Кажется большой удачей, что дневники эти появляются именно сейчас, а не в начале 1990-х, когда информация, в них содержащаяся, попала бы в контекст “злободневности”: репрессии в СССР, деятельность Сергея Эфрона в Париже и “что об этом знала Цветаева”, ее самоубийство и многословные его версии, отношения матери и сына…
Сегодня уже сами эти дискуссии воспринимаются как история, и дневники Георгия Эфрона, безусловно, имеющие что добавить к ним, получают все же шанс быть прочитанными куда менее “утилитарно”, менее “по поводу”.

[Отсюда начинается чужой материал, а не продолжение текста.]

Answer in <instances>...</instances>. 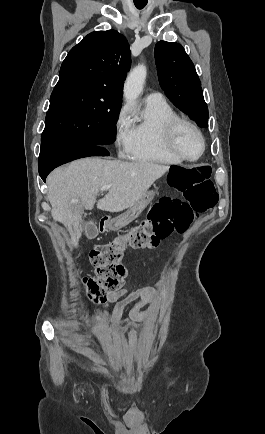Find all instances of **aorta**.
<instances>
[{
    "label": "aorta",
    "instance_id": "aorta-1",
    "mask_svg": "<svg viewBox=\"0 0 265 434\" xmlns=\"http://www.w3.org/2000/svg\"><path fill=\"white\" fill-rule=\"evenodd\" d=\"M146 76L147 70L144 64H139L128 74L123 90L127 104H133L143 92Z\"/></svg>",
    "mask_w": 265,
    "mask_h": 434
}]
</instances>
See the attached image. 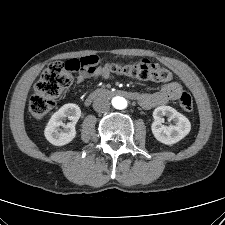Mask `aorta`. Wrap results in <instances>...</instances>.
<instances>
[{
    "instance_id": "aorta-1",
    "label": "aorta",
    "mask_w": 225,
    "mask_h": 225,
    "mask_svg": "<svg viewBox=\"0 0 225 225\" xmlns=\"http://www.w3.org/2000/svg\"><path fill=\"white\" fill-rule=\"evenodd\" d=\"M112 105L119 110L127 107V100L123 97L117 96L112 99Z\"/></svg>"
}]
</instances>
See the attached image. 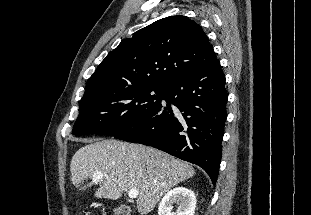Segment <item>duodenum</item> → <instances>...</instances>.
I'll return each instance as SVG.
<instances>
[{
    "mask_svg": "<svg viewBox=\"0 0 311 215\" xmlns=\"http://www.w3.org/2000/svg\"><path fill=\"white\" fill-rule=\"evenodd\" d=\"M118 215H130L129 209L126 206H122L118 210Z\"/></svg>",
    "mask_w": 311,
    "mask_h": 215,
    "instance_id": "duodenum-1",
    "label": "duodenum"
}]
</instances>
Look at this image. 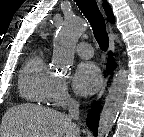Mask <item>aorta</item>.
<instances>
[{
	"label": "aorta",
	"instance_id": "1",
	"mask_svg": "<svg viewBox=\"0 0 144 137\" xmlns=\"http://www.w3.org/2000/svg\"><path fill=\"white\" fill-rule=\"evenodd\" d=\"M83 31L81 19L75 16L65 18L54 40L52 62L57 68L67 71L73 64L75 46ZM127 73L124 67H120L113 78L100 115L98 137H108L121 111L128 84Z\"/></svg>",
	"mask_w": 144,
	"mask_h": 137
}]
</instances>
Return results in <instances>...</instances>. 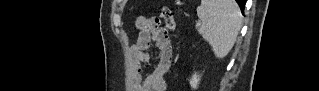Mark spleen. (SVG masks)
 <instances>
[{
    "instance_id": "spleen-1",
    "label": "spleen",
    "mask_w": 319,
    "mask_h": 91,
    "mask_svg": "<svg viewBox=\"0 0 319 91\" xmlns=\"http://www.w3.org/2000/svg\"><path fill=\"white\" fill-rule=\"evenodd\" d=\"M197 16L202 22L199 32L203 39L211 45L217 58H224L242 26L238 4L234 0H202Z\"/></svg>"
}]
</instances>
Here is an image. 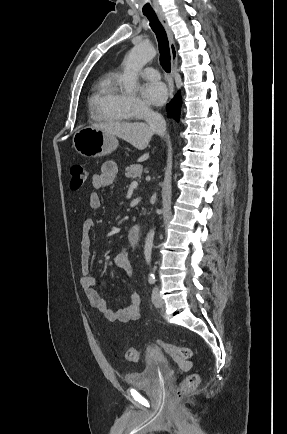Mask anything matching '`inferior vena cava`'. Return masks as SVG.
<instances>
[{"label": "inferior vena cava", "mask_w": 287, "mask_h": 434, "mask_svg": "<svg viewBox=\"0 0 287 434\" xmlns=\"http://www.w3.org/2000/svg\"><path fill=\"white\" fill-rule=\"evenodd\" d=\"M144 118L145 121L148 123V125L156 131L157 134L160 136H164L166 133V121L164 120L163 116L158 113L154 112L150 109H146L144 111Z\"/></svg>", "instance_id": "602c4592"}]
</instances>
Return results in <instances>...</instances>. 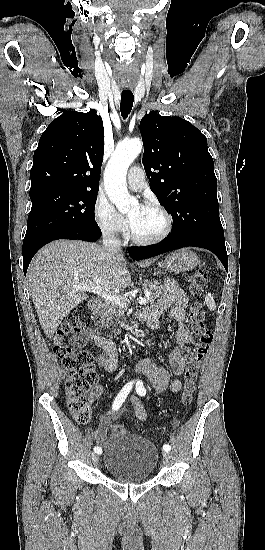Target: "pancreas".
<instances>
[{
	"label": "pancreas",
	"instance_id": "obj_1",
	"mask_svg": "<svg viewBox=\"0 0 265 550\" xmlns=\"http://www.w3.org/2000/svg\"><path fill=\"white\" fill-rule=\"evenodd\" d=\"M141 285L145 291H148L150 293V296L147 298V301L149 303H154L155 299L160 297L162 293V286L158 281H145L144 283H141ZM124 310V306H119L106 300L103 303L101 310L97 313V317L100 318L102 326L108 325L109 323L114 324L120 321V319L124 316ZM118 333H115L114 337Z\"/></svg>",
	"mask_w": 265,
	"mask_h": 550
}]
</instances>
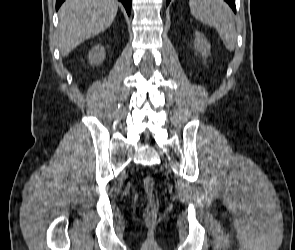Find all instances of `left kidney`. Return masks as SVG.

Сколь бы ни был велик соблазн говорить о “дневниках” как об определенном роде, виде, жанре письма, — это не более чем эпистемологическая ловушка: под именем дневников живут в нашей культуре весьма различные дискурсы, типологию которых мы даже не рискнем здесь набрасывать — слишком уж сложен предмет. Но одним из критериев в построении этой типологии является ответ на вопрос: имел ли в виду автор знакомить широкого читателя со своими дневниками — в полном, не отцензурованном им или кем-либо еще виде? Когда речь идет об авторе, ушедшем из жизни столь молодым, вопрос этот можно сформулировать еще и так: проживи автор дольше, доживи он до человеческой или писательской зрелости, читали бы мы сегодня эти дневники? Едва ли можно сомневаться в ответе: нет, не читали бы. Конечно, автор мог бы их отредактировать или опубликовать фрагменты; он мог бы, кроме того, написать мемуары, а возможно, и романы (ибо о писательском поприще мечтал), по отношению к которым его юношеские дневники были бы тем сырым материалом, которым с разумной избирательностью всегда пользуется литература. Но того текста, который мы сегодня держим в руках, не было бы. Одна из интереснейших сторон дневников Эфрона как раз в том и состоит, что рефлектирующему читателю они дают редкую возможность увидеть, как граница “литературы” и “не-литературы” пунктиром прорезает весь текст: вот это, будет отмечать такой читатель, никак не может быть “литературой”, а вот это — уже готовый литературный текст. Игра в бисер? Как сказать. Ведь только сталкиваясь с текстом, в котором соседствуют дискурсы, “пригодные” и “непригодные” для литературы, мы получаем шанс лучше понять правила “письма, предназначенного для публики”, на которых зиждется современная литературная культура.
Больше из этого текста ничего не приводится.